Communications and IT minister Amy Adams delivered a wide-ranging speech opening the 2013 IITP Conference in Tauranga.
She used the occasion to clarify her position on two contentious issues: the Telecommunications Interception Capability and Security (TICS) legislation and government intervention in copper pricing.
Adams talked down criticism of TICS. She says we’ve moved from having one company control the only significant network to multiple networks and many companies.
She says: “The way we communication now is different to the copper era and the industry operates differently. We haven’t changed our definition of what is a network operator or what is a service provider and what their obligations are.
“The new law is simply a matter of updating the rules for a digital world. What hasn’t changed is the importance of real time interception for law enforcement.

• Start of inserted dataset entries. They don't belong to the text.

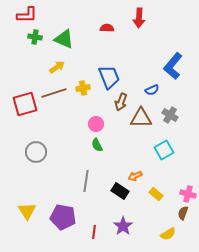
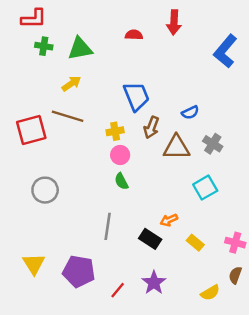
green triangle: (64, 39) -> (80, 49), turned -35
blue L-shape: (173, 66) -> (225, 51), moved
yellow cross: (83, 88) -> (115, 131), moved
brown line: (54, 93) -> (68, 116), turned 35
brown semicircle: (183, 213) -> (235, 275), moved
red line: (94, 232) -> (118, 290), turned 32

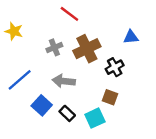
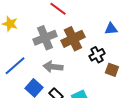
gray cross: (54, 47) -> (45, 38), size x1.6
brown square: (110, 97) -> (112, 70), moved

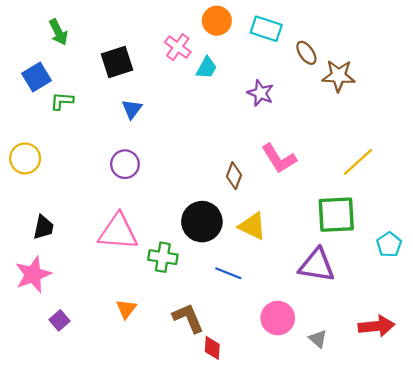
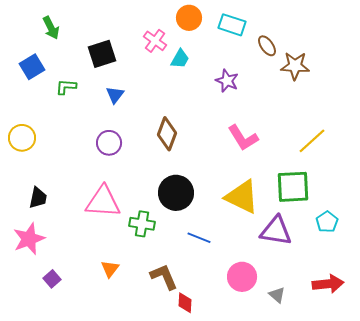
green L-shape: (62, 101) -> (66, 87), moved
brown diamond: (234, 176) -> (167, 134), moved, size x1.4
yellow triangle: (252, 226) -> (242, 197), moved, size x1.4
cyan pentagon: (389, 245) -> (327, 222), moved

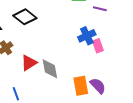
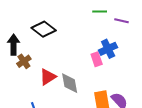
pink rectangle: (98, 46) -> (97, 59), moved

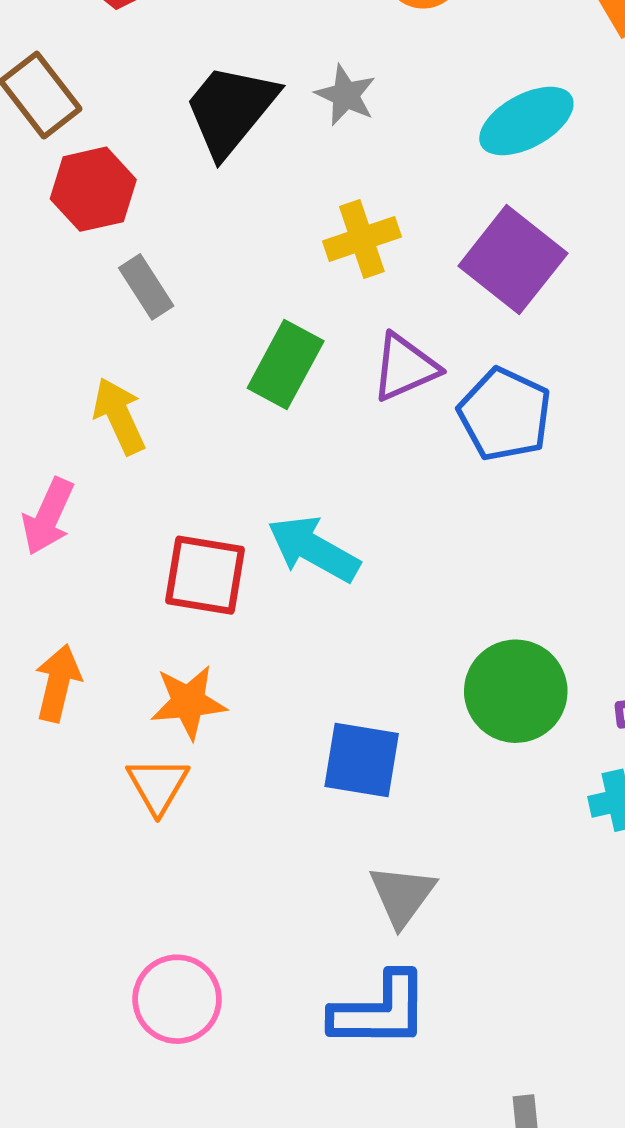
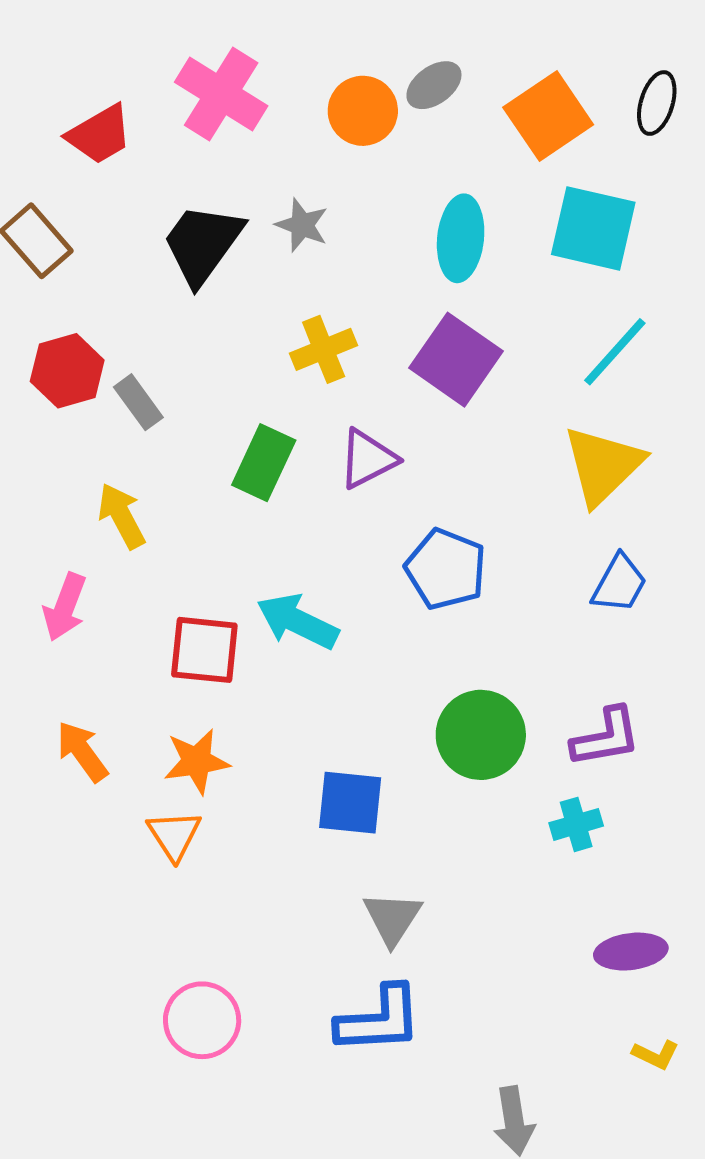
cyan ellipse: (526, 121) -> (461, 238), turned -52
red hexagon: (93, 189) -> (67, 371), moved
blue pentagon: (505, 414) -> (446, 569), moved
orange arrow: (58, 683) -> (82, 751), turned -46

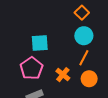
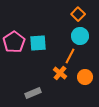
orange line: (84, 58) -> (70, 56), moved
pink pentagon: (31, 68) -> (14, 42), moved

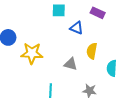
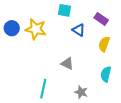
yellow semicircle: (92, 51) -> (104, 44), moved
yellow star: (32, 53) -> (36, 29), moved

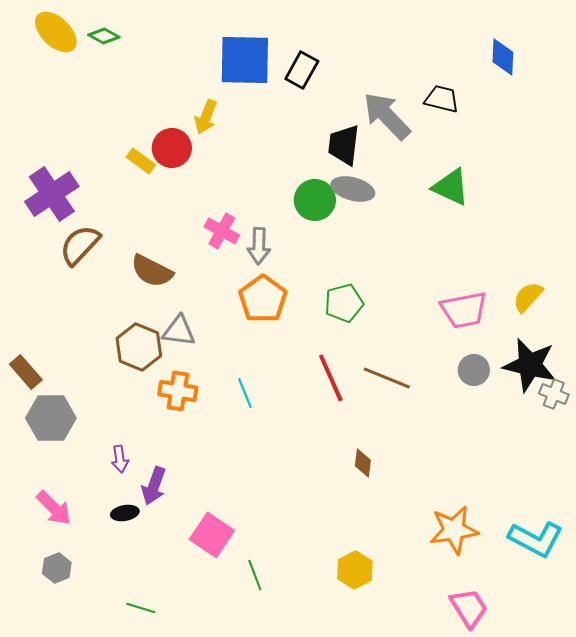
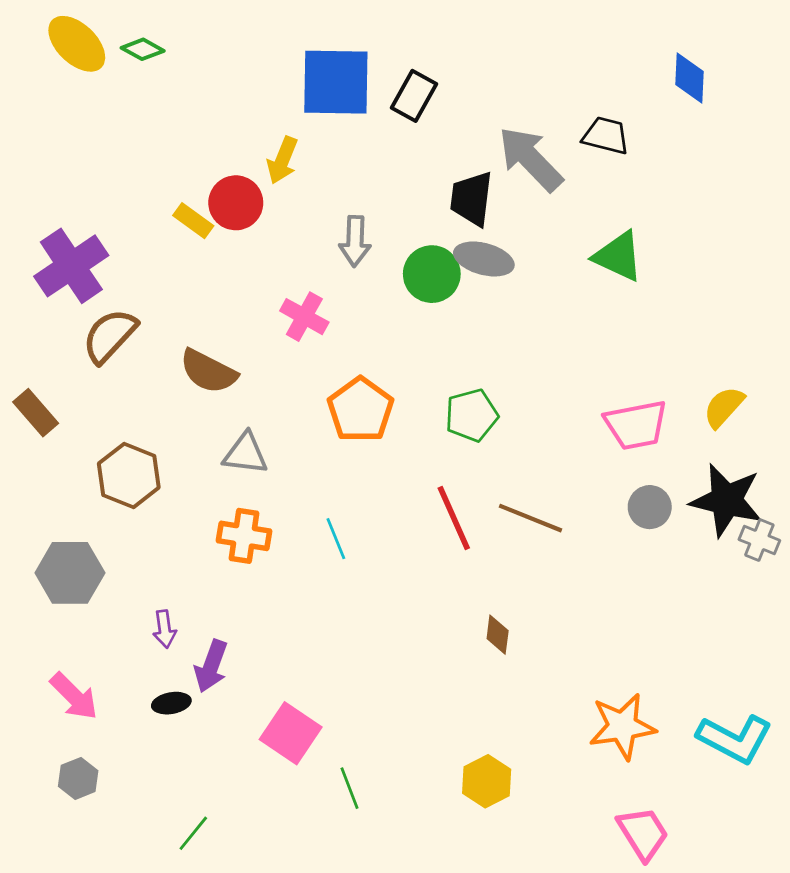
gray arrow: (259, 246) -> (355, 241), moved
brown hexagon: (139, 347) -> (129, 476), moved
brown rectangle: (26, 372) -> (36, 413), moved
green line: (141, 608) -> (193, 833), turned -68

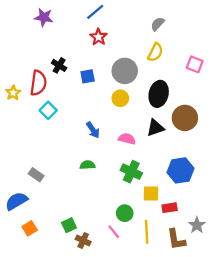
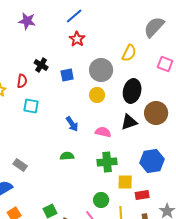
gray semicircle: (158, 24) -> (154, 27), moved, size x1.6
red semicircle: (38, 83) -> (22, 81), size x0.6
cyan square: (48, 110) -> (31, 106), turned -35
green cross: (131, 172) -> (107, 162), turned -30

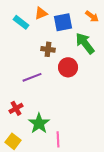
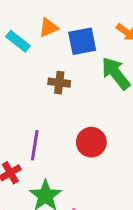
red circle: (68, 67) -> (91, 142), moved
purple line: (32, 77) -> (35, 145), moved, turned -60

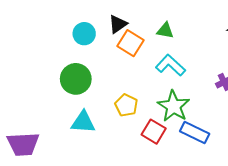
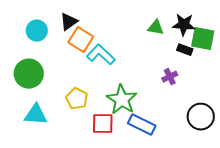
green triangle: (165, 31) -> (156, 28), moved
cyan L-shape: (170, 65) -> (101, 55), moved
red square: (154, 132) -> (103, 124), turned -30

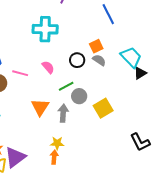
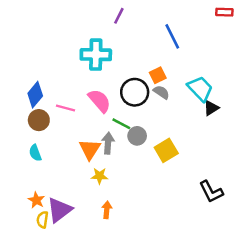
black circle: (77, 60) -> (135, 92), size x1.5
pink semicircle: (48, 67) -> (99, 101), size x1.5
green line: (66, 86) -> (121, 124), turned 56
gray arrow: (63, 113) -> (108, 143), moved
yellow star: (57, 143) -> (99, 176), moved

The police are dependent on real time interception to tackle crime”.
Adams says contrary to what some critics say, the new law does not open backdoors. Nor does it give the GCSB fresh powers: “It doesn’t related to stored data or cloud computing. Interception requires a single warrant to cover a single person”.
The TICS legislation has come under fire from industry players and from international companies like Google and Microsoft. They see the laws as imposing new constants and say it presents them with a serious legal conflict. Demands from New Zealand agencies to turn over information elsewhere in the world could see them break local privacy and confidentiality laws.
Adams says these companies misunderstood their position under existing law. The definition of a network provider hasn’t changed. And as for the legal conflict, Adams says the TICS legislation calls for a “duty to assist”. This comes with a reasonability test.
Not a tax, nor a transfer
Turning to copper pricing Adams points out the money is not a tax or a transfer. She say it is a matter between wholesale and retail service providers (i.e. Chorus and the ISPs). “I’ve not seen any indication the service providers would pass the savings on to their customers”.
Part of the debate hangs on establishing the cost of building a modern replacement for the copper network.
She says the modern alternative is a fibre network: “Normally we look at international benchmarks and overseas best practice. But when it comes to determining the cost of building a fibre network, we know what the prices are because we’re building one here”.
Adams says the controversial copper price regime would only last for five years from 2014 to 2019. Then new regulations will come in.